If a line in the data below contains "please", copy it.

(Extracted records)
= = =
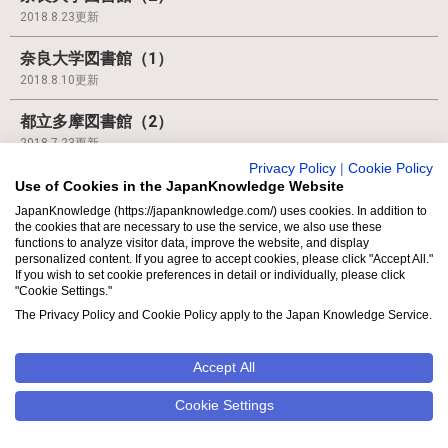
2018.8.23更新
奈良大学図書館（1）
2018.8.10更新
都立多摩図書館（2）
2018.7.23更新
Privacy Policy
|
Cookie Policy
都立多摩図書館（1）
Use of Cookies in the JapanKnowledge Website
2018.7.10更新
JapanKnowledge (https://japanknowledge.com/) uses cookies. In addition to
the cookies that are necessary to use the service, we also use these
functions to analyze visitor data, improve the website, and display
旅の図書館（2）
personalized content. If you agree to accept cookies, please click "Accept All."
2018.6.25更新
If you wish to set cookie preferences in detail or individually, please click
"Cookie Settings."
旅の図書館（1）
The Privacy Policy and Cookie Policy apply to the Japan Knowledge Service.
2018.6.12更新
Accept All
国際基督教大学（ICU）図書館（2）
2018.5.23更新
Cookie Settings
国際基督教大学（ICU）図書館（1）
= = =
Finished task ::
personalized content. If you agree to accept cookies, please click "Accept All."
If you wish to set cookie preferences in detail or individually, please click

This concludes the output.